- Theatrical release poster
- Directed by: Hubert Cornfield
- Screenplay by: Steven Ritch
- Story by: Steven Ritch Jack Charney
- Produced by: Leon Chooluck Laurence Stewart
- Starring: Gene Raymond Jeanne Cooper Wayne Morris
- Cinematography: Ernest Haller
- Edited by: Warren Adams Jerry Young (as Jerry S. Young)
- Music by: Irving Gertz
- Production company: Regal Films
- Distributed by: 20th Century Fox
- Release date: December 5, 1957 (United States);
- Running time: 72 minutes
- Country: United States
- Language: English

= Plunder Road =

1957 film by Hubert Cornfield

Plunder Road is a 1957 American crime film noir directed by Hubert Cornfield and starring Gene Raymond, Jeanne Cooper and Wayne Morris.

==Plot==
Five men carry out an elaborate plan to rob a gold shipment from a San Francisco-bound US mint train.
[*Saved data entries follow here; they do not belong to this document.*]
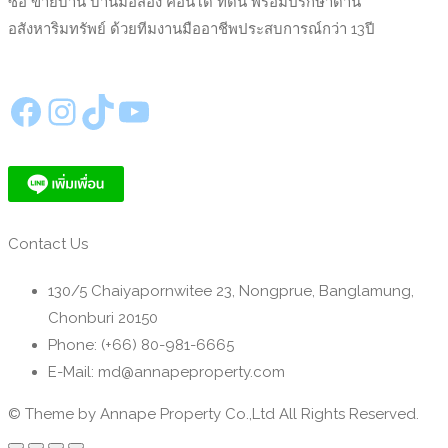
ซื้อ ขายบ้าน บ้านมือสอง คอนโด ที่ดิน พร้อมปรึกษาด้าน
อสังหาริมทรัพย์ ด้วยทีมงานมืออาชีพประสบการณ์กว่า 13ปี
https://www.facebook.com/annapeproperty
Instagram
TikTok
YouTube
Contact Us
130/5 Chaiyapornwitee 23, Nongprue, Banglamung,
Chonburi 20150
Phone: (+66) 80-981-6665
E-Mail: md@annapeproperty.com
© Theme by Annape Property Co.,Ltd All Rights Reserved.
To throw the police off the track, they split up and drive off in three different directions. Two of the gang's gold-laden trucks are captured by the police, but the third makes it all the way to Los Angeles, where Eddie (Raymond) melts down the gold and disguises it as fittings for his luxury car. On the verge of getting away, he is involved in a freeway accident.

==Cast==
- Gene Raymond as Eddie Harris
- Jeanne Cooper as Fran Werner
- Wayne Morris as Commando	Munson
- Elisha Cook Jr. as Skeets Jonas (as Elisha Cook)
- Stafford Repp as Roly Adams
- Steven Ritch as Frankie Chardo
- Nora Hayden as Hazel
- Helene Heigh as Society Woman
- Harry Tyler as Ernie Beach
- Charles J. Conrad as Trooper No. 2 (as Charles Conrad)
- Paul Harber as Trooper No. 1
- Don Garrett as Policeman
- Michael Fox as Smog Officer / Voice of Radio Reporter John Oliver
- Richard Newton as Guard No. 2
- Jim Canino as Tibbs
- Robin Riley as Don
- Douglas Bank as Guard No. 1 / Narrator

==Production==
The film was known as The Violent Road and filming started July 15 at the Kling Studios.